▶ Work request
Copy the records word for word. Pictures do not go in.

[Entries taken from a collection]
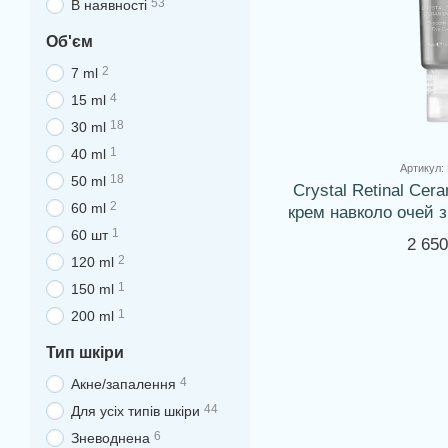
53
В наявності
Об'єм
2
7 ml
4
15 ml
18
30 ml
1
40 ml
Артикул:
18
50 ml
Crystal Retinal Cer
2
60 ml
крем навколо очей з
керам
1
60 шт
2 650
2
120 ml
1
150 ml
1
200 ml
Тип шкіри
4
Акне/запалення
44
Для усіх типів шкіри
6
Зневоднена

▶ Response to the task
53
В наявності
Об'єм
2
7 ml
4
15 ml
18
30 ml
1
40 ml
Артикул:
18
50 ml
Crystal Retinal Cer
2
60 ml
крем навколо очей з
керам
1
60 шт
2 650
2
120 ml
1
150 ml
1
200 ml
Тип шкіри
4
Акне/запалення
44
Для усіх типів шкіри
6
Зневоднена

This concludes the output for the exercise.